Als ich zum dritten Mal gewendet habe und zwischen dem zweiten und dritten Leuchtfeuerpaar an Steuerbord des Schifffahrtweges liege – die Fußreling an Steuerbord im Wasser – höre ich von der Mastspitze ein Geräusch, das da nicht hingehört – etwa, wie das Auslösen einer Schleuder oder eines Bogens, und sehe auch schon die Windfahne mitsamt Antenne durch die Luft fliegen und – nurie in voller Fahrt, sehr schnell geht das alles – im Haff versinken. Erschrocken, verärgert und verunsichert. Erschrocken, soeben noch bester Dinge und dann das. Verärgert über mich. Da habe ich mir so lange den Kopf zerbrochen, wie die Windfahne an der Antenne befestigt werden muss ohne auch nur einen Moment zu bedenken, ob die Befestigung der Antenne der zusätzlichen Belastung standhält. Offensichtlich nicht. Verunsichert: Wenn schon vier bis fünf Windstärken auf dem Haff die Antenne abreißen können, was kann dann auf der Ostsee noch alles passieren?

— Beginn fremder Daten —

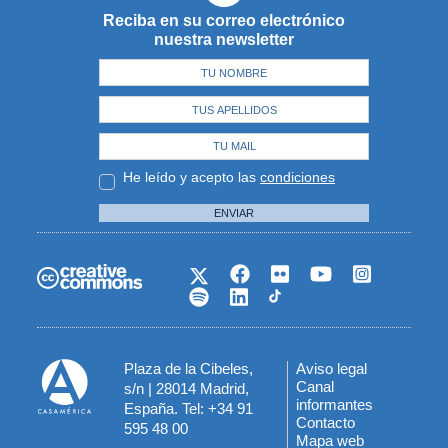
Reciba en su correo electrónico
nuestra newsletter
He leído y acepto las
condiciones
ENVIAR
Plaza de la Cibeles,
Aviso legal
Menú
Canal
s/n | 28014 Madrid,
informantes
España. Tel: +34 91
del
Contacto
595 48 00
Mapa web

Als die Kaiserfahrt erreicht ist, atme ich auf. Und denke nicht daran, den Kanal aufzukreuzen, berge die Segel und motore bis Swinoujscie. Auch hier, in dem großen und geräumigen Hafen, ist die Vorsaison deutlich spürbar. Außer den Dauerliegern im vorderen Bereich liegen noch kaum Boote in den Boxen. Als ich mich beim Hafenmeister anmelde verlängert ein deutsches Seglerpaar vor mir ihren Aufenthalt um zwei Tage. So viel Zeit will ich mir hier nicht lassen. Die Prognose für morgen ist günstig, zwar nicht weniger Wind, aber aus Nordost. Gut, nach Rügen zu kommen. 23 Seemeilen in 7 1/2 Stunden waren das heute. Die Etappe morgen wird länger. Fröstelnd in der Kajüte studiere ich die Karte. Eine heiße Dusche schafft Abhilfe. Ganz ist die Verunsicherung durch den Antennenverlust noch nicht verschwunden. Aber in Fahrt war das unmöglich zu verhindern. Und für morgen winkt besserer Wind. Allmählich kehrt er zurück, der Optimismus. Ärgerlich ist der Verlust der Antenne, aber nichts, das dem weiteren Vorankommen hinderlich und nicht zu reparieren wäre. Es war ein Fehler, die Windfahne daran zu befestigen. Die beiden winzig kleinen Sechskantschrauben, welche die Antenne in ihre Halterung klemmten waren dafür nicht stark genug. In Zukunft kann ich das hoffentlich besser sehen und einschätzen. Fast noch mehr ärgert mich der Verlust der Windfahne, die nurie so gut stand. Mehrere Stunden Näharbeit für Miri und ich brauche zwei Tage und sie ist dahin…
Von dem Zwischenfall um 14:16 Uhr abgesehen ist aber auch dieser zweite Segeltag sehr gut gelungen. Die Bedingungen waren zumindest ruppig und nurie meisterte den Kreuzkurs ausgezeichnet. Und freut sich auf die Ostsee.